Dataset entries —
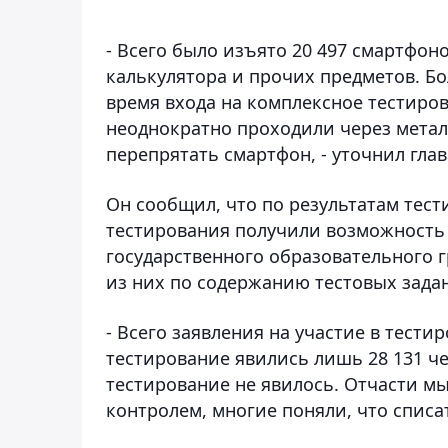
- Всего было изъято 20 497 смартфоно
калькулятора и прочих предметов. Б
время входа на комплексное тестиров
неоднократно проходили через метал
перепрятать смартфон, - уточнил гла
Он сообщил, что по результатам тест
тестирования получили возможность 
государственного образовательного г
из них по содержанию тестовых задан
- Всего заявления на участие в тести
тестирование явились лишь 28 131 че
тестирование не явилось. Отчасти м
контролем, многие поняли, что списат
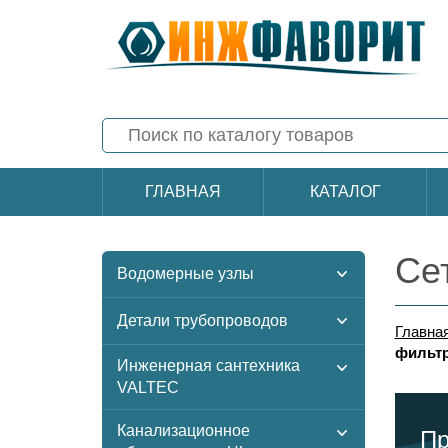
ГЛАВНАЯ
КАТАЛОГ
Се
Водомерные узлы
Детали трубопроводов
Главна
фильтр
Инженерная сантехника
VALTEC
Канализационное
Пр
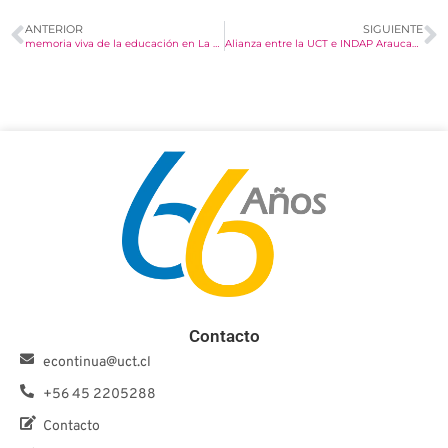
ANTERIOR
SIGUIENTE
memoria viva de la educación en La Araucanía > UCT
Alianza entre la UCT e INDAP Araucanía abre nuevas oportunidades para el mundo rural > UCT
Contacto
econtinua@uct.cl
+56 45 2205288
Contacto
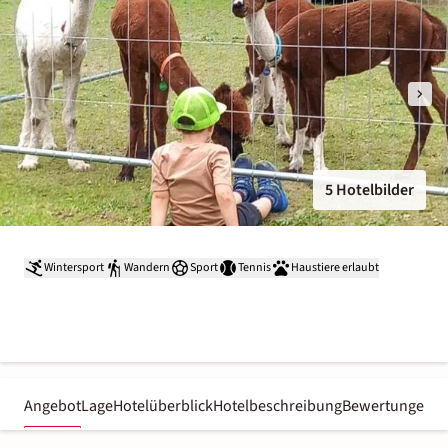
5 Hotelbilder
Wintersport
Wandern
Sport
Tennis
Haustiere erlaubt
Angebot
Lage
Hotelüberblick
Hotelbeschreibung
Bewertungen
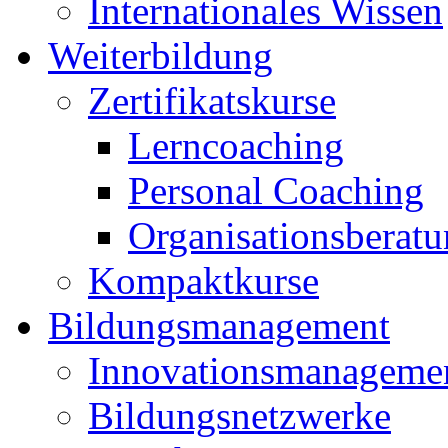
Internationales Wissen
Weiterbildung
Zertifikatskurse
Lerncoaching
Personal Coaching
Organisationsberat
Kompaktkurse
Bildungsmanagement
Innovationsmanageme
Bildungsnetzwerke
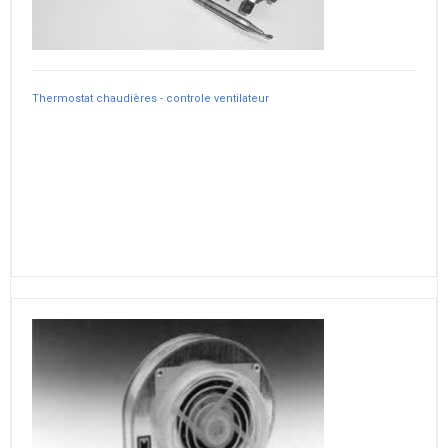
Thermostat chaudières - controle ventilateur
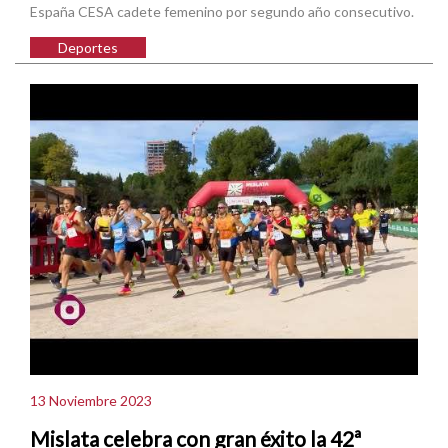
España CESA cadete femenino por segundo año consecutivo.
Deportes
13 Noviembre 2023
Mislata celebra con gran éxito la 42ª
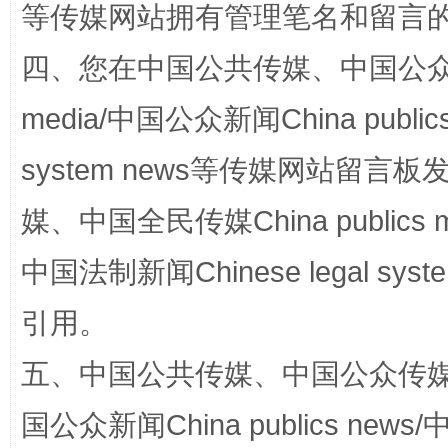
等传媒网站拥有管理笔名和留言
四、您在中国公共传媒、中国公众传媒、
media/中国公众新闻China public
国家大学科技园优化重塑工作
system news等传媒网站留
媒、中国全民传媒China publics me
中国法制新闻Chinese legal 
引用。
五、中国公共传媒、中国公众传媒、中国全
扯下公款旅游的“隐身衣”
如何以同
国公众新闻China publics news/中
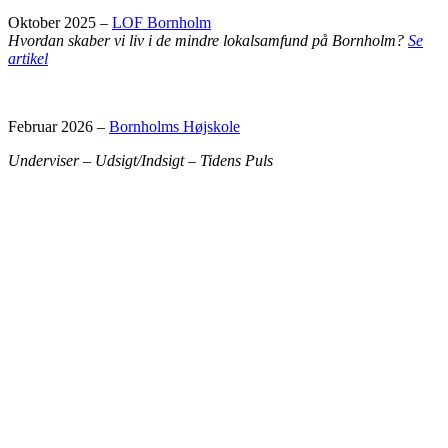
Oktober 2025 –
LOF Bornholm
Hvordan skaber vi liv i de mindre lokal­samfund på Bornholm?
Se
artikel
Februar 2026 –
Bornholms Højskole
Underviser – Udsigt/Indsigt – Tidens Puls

Task description — Return an exact copy of the data above, apart from any pictures.

Answer area —
- Всего было изъято 20 497 смартфоно
калькулятора и прочих предметов. Б
время входа на комплексное тестиров
неоднократно проходили через метал
перепрятать смартфон, - уточнил гла
Он сообщил, что по результатам тест
тестирования получили возможность 
государственного образовательного г
из них по содержанию тестовых задан
- Всего заявления на участие в тести
тестирование явились лишь 28 131 че
тестирование не явилось. Отчасти м
контролем, многие поняли, что списат
ГЛАВНАЯ
КАТАЛОГ
Се
Водомерные узлы
Детали трубопроводов
Главна
фильтр
Инженерная сантехника
VALTEC
Канализационное
Пр
ANTERIOR
SIGUIENTE
memoria viva de la educación en La Araucanía > UCT
Alianza entre la UCT e INDAP Araucanía abre nuevas oportunidades para el mundo rural > UCT
Contacto
econtinua@uct.cl
+56 45 2205288
Contacto
5 Hotelbilder
Wintersport
Wandern
Sport
Tennis
Haustiere erlaubt
Angebot
Lage
Hotelüberblick
Hotelbeschreibung
Bewertungen
Internationales Wissen
Weiterbildung
Zertifikatskurse
Lerncoaching
Personal Coaching
Organisationsberat
Kompaktkurse
Bildungsmanagement
Innovationsmanageme
Bildungsnetzwerke
Thermostat chaudières - controle ventilateur
España CESA cadete femenino por segundo año consecutivo.
Deportes
13 Noviembre 2023
Mislata celebra con gran éxito la 42ª
等传媒网站拥有管理笔名和留言
四、您在中国公共传媒、中国公众传媒、
media/中国公众新闻China public
国家大学科技园优化重塑工作
system news等传媒网站留
媒、中国全民传媒China publics me
中国法制新闻Chinese legal 
引用。
五、中国公共传媒、中国公众传媒、中国全
扯下公款旅游的“隐身衣”
如何以同
国公众新闻China publics news/中
Oktober 2025 –
LOF Bornholm
Hvordan skaber vi liv i de mindre lokal­samfund på Bornholm?
Se
artikel
Februar 2026 –
Bornholms Højskole
Underviser – Udsigt/Indsigt – Tidens Puls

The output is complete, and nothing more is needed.